▸ What you have to do:
Nothing but the text of the records should come back; copy it exactly and leave the pictures out.

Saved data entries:

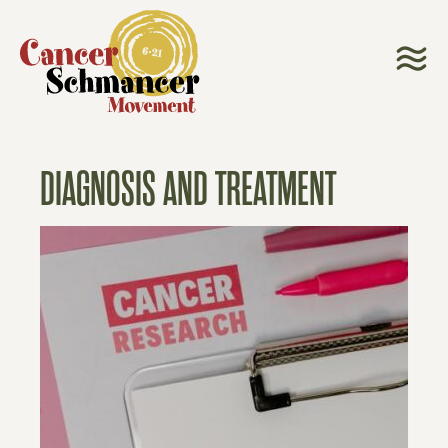
DIAGNOSIS AND TREATMENT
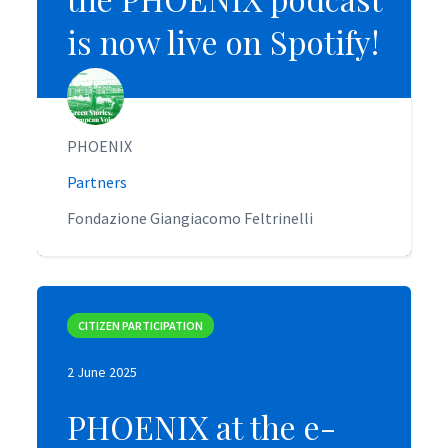
is now live on Spotify!
is now live on Spotify!
PHOENIX
PHOENIX
Partners
Partners
Fondazione Giangiacomo Feltrinelli
Fondazione Giangiacomo Feltrinelli
CITIZEN PARTICIPATION
CITIZEN PARTICIPATION
2 June 2025
2 June 2025
PHOENIX at the e-
PHOENIX at the e-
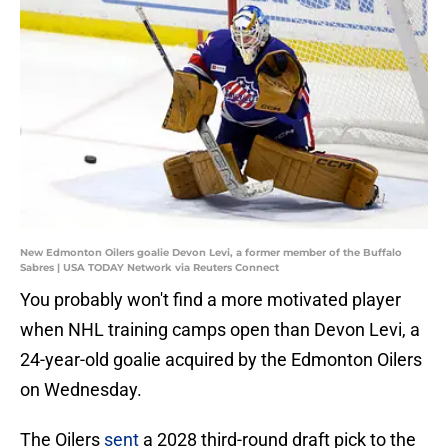
New Edmonton Oilers goalie Devon Levi, a former member of the Buffalo
Sabres | USA TODAY Network via Reuters Connect
You probably won't find a more motivated player
when NHL training camps open than Devon Levi, a
24-year-old goalie acquired by the Edmonton Oilers
on Wednesday.
The Oilers
sent
a 2028 third-round draft pick to the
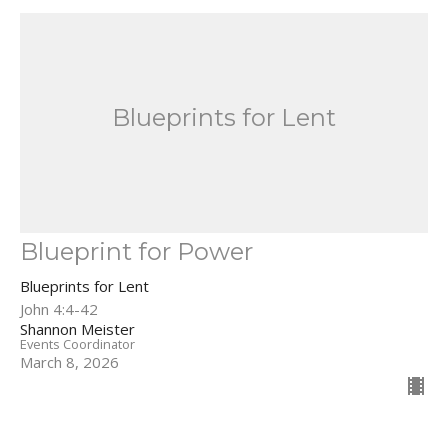
Blueprints for Lent
Blueprint for Power
Blueprints for Lent
John 4:4-42
Shannon Meister
Events Coordinator
March 8, 2026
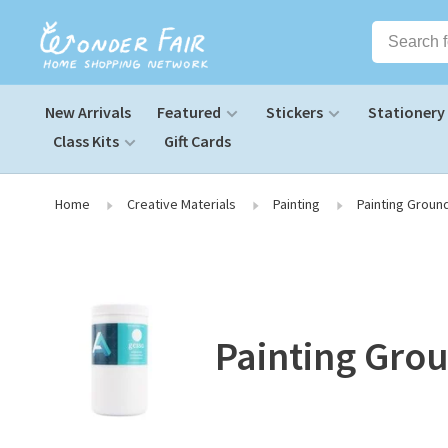
New Arrivals
Featured
Stickers
Stationery
Class Kits
Gift Cards
Home
Creative Materials
Painting
Painting Groun
Painting Grou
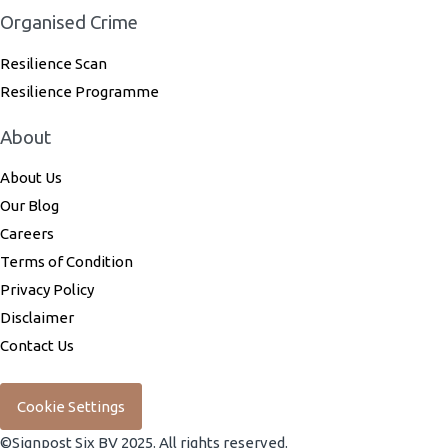
Organised Crime
Resilience Scan
Resilience Programme
About
About Us
Our Blog
Careers
Terms of Condition
Privacy Policy
Disclaimer
Contact Us
Cookie Settings
©Signpost Six BV 2025. All rights reserved.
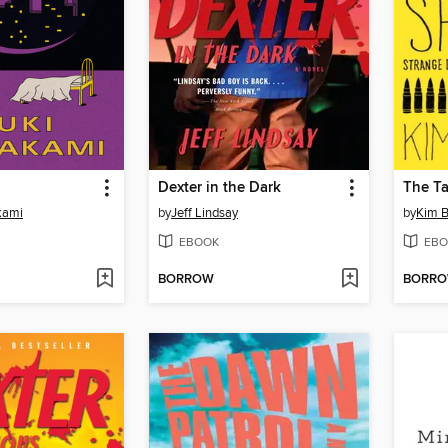
Dexter in the Dark
The Ta
kami
by
Jeff Lindsay
by
Kim B
EBOOK
EBO
BORROW
BORR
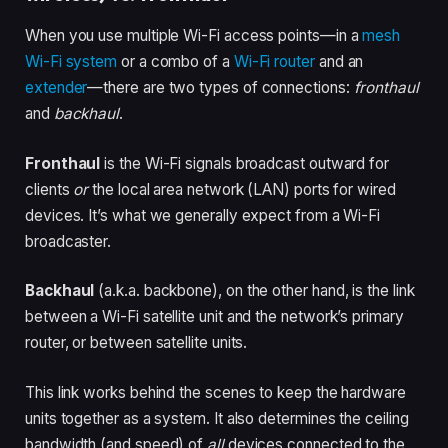
When you use multiple Wi-Fi access points—in a
mesh
Wi-Fi system
or a combo of a
Wi-Fi router
and an
extender
—there are two types of connections:
fronthaul
and
backhaul
.
Fronthaul
is the Wi-Fi signals broadcast outward for
clients
or
the local area network (LAN) ports for wired
devices. It’s what we generally expect from a Wi-Fi
broadcaster.
Backhaul
(a.k.a. backbone), on the other hand, is the link
between a Wi-Fi satellite unit and the network’s primary
router, or between satellite units.
This link works behind the scenes to keep the hardware
units together as a system. It also determines the ceiling
bandwidth (and speed) of
all
devices connected to the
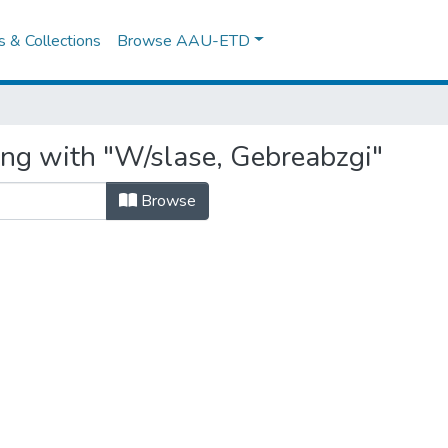
es & Collections
Browse AAU-ETD
ing with "W/slase, Gebreabzgi"
Browse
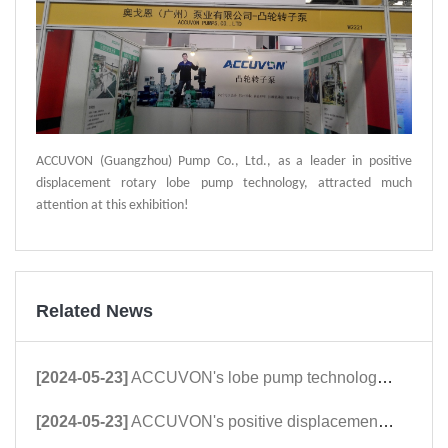
ACCUVON (Guangzhou) Pump Co., Ltd., as a leader in positive
displacement rotary lobe pump technology, attracted much
attention at this exhibition!
Related News
[2024-05-23]
ACCUVON's lobe pump technology was highly appreciated and praised by international customers at the Dongying International Petroleum Technology and Equipment Exhi
[2024-05-23]
ACCUVON's positive displacement rotor pump technology is favored by East Asian petroleum customers at Xinjiang Karamay Petroleum Equipment Exhibitors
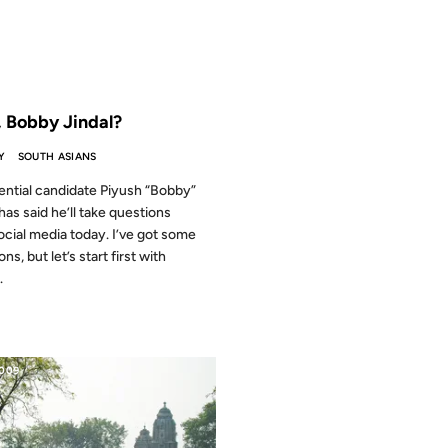
 THE ARCHIVES: 11 YEARS AGO
 Bobby Jindal?
Y
SOUTH ASIANS
ential candidate Piyush “Bobby”
has said he’ll take questions
ocial media today. I’ve got some
ns, but let’s start first with
.
2009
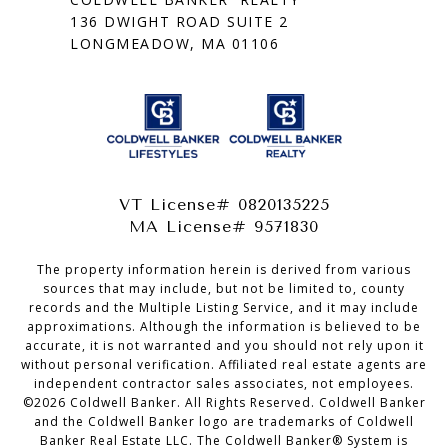
136 DWIGHT ROAD SUITE 2
LONGMEADOW, MA 01106
VT License# 0820135225
MA License# 9571830
The property information herein is derived from various
sources that may include, but not be limited to, county
records and the Multiple Listing Service, and it may include
approximations. Although the information is believed to be
accurate, it is not warranted and you should not rely upon it
without personal verification. Affiliated real estate agents are
independent contractor sales associates, not employees.
©
2026
Coldwell Banker. All Rights Reserved. Coldwell Banker
and the Coldwell Banker logo are trademarks of Coldwell
Banker Real Estate LLC. The Coldwell Banker® System is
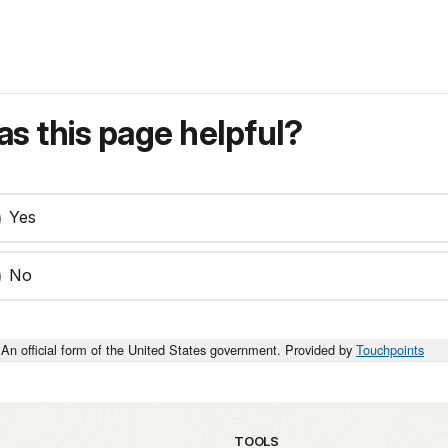
s this page helpful?
Yes
No
An official form of the United States government. Provided by
Touchpoints
TOOLS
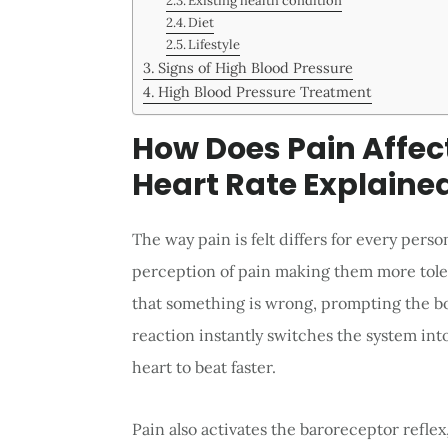
Existing health condition
Diet
Lifestyle
Signs of High Blood Pressure
High Blood Pressure Treatment
How Does Pain Affec
Heart Rate Explaine
The way pain is felt differs for every per
perception of pain making them more toler
that something is wrong, prompting the bod
reaction instantly switches the system int
heart to beat faster.
Pain also activates the baroreceptor reflex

▸ Your response:
DIAGNOSIS AND TREATMENT
is now live on Spotify!
is now live on Spotify!
PHOENIX
PHOENIX
Partners
Partners
Fondazione Giangiacomo Feltrinelli
Fondazione Giangiacomo Feltrinelli
CITIZEN PARTICIPATION
CITIZEN PARTICIPATION
2 June 2025
2 June 2025
PHOENIX at the e-
PHOENIX at the e-
New Edmonton Oilers goalie Devon Levi, a former member of the Buffalo
Sabres | USA TODAY Network via Reuters Connect
You probably won't find a more motivated player
when NHL training camps open than Devon Levi, a
24-year-old goalie acquired by the Edmonton Oilers
on Wednesday.
The Oilers
sent
a 2028 third-round draft pick to the
Blueprints for Lent
Blueprint for Power
Blueprints for Lent
John 4:4-42
Shannon Meister
Events Coordinator
March 8, 2026
New Arrivals
Featured
Stickers
Stationery
Class Kits
Gift Cards
Home
Creative Materials
Painting
Painting Groun
Painting Grou
Organised Crime
Resilience Scan
Resilience Programme
About
About Us
Our Blog
Careers
Terms of Condition
Privacy Policy
Disclaimer
Contact Us
Cookie Settings
©Signpost Six BV 2025. All rights reserved.
Dexter in the Dark
The Ta
kami
by
Jeff Lindsay
by
Kim B
EBOOK
EBO
BORROW
BORR
When you use multiple Wi-Fi access points—in a
mesh
Wi-Fi system
or a combo of a
Wi-Fi router
and an
extender
—there are two types of connections:
fronthaul
and
backhaul
.
Fronthaul
is the Wi-Fi signals broadcast outward for
clients
or
the local area network (LAN) ports for wired
devices. It’s what we generally expect from a Wi-Fi
broadcaster.
Backhaul
(a.k.a. backbone), on the other hand, is the link
between a Wi-Fi satellite unit and the network’s primary
router, or between satellite units.
This link works behind the scenes to keep the hardware
units together as a system. It also determines the ceiling
bandwidth (and speed) of
all
devices connected to the
es & Collections
Browse AAU-ETD
ing with "W/slase, Gebreabzgi"
Browse
ACCUVON (Guangzhou) Pump Co., Ltd., as a leader in positive
displacement rotary lobe pump technology, attracted much
attention at this exhibition!
Related News
[2024-05-23]
ACCUVON's lobe pump technology was highly appreciated and praised by international customers at the Dongying International Petroleum Technology and Equipment Exhi
[2024-05-23]
ACCUVON's positive displacement rotor pump technology is favored by East Asian petroleum customers at Xinjiang Karamay Petroleum Equipment Exhibitors
 THE ARCHIVES: 11 YEARS AGO
 Bobby Jindal?
Y
SOUTH ASIANS
ential candidate Piyush “Bobby”
has said he’ll take questions
ocial media today. I’ve got some
ns, but let’s start first with
.
2009
136 DWIGHT ROAD SUITE 2
LONGMEADOW, MA 01106
VT License# 0820135225
MA License# 9571830
The property information herein is derived from various
sources that may include, but not be limited to, county
records and the Multiple Listing Service, and it may include
approximations. Although the information is believed to be
accurate, it is not warranted and you should not rely upon it
without personal verification. Affiliated real estate agents are
independent contractor sales associates, not employees.
©
2026
Coldwell Banker. All Rights Reserved. Coldwell Banker
and the Coldwell Banker logo are trademarks of Coldwell
Banker Real Estate LLC. The Coldwell Banker® System is
s this page helpful?
Yes
No
An official form of the United States government. Provided by
Touchpoints
TOOLS
Existing health condition
Diet
Lifestyle
Signs of High Blood Pressure
High Blood Pressure Treatment
How Does Pain Affec
Heart Rate Explaine
The way pain is felt differs for every per
perception of pain making them more toler
that something is wrong, prompting the bod
reaction instantly switches the system int
heart to beat faster.
Pain also activates the baroreceptor reflex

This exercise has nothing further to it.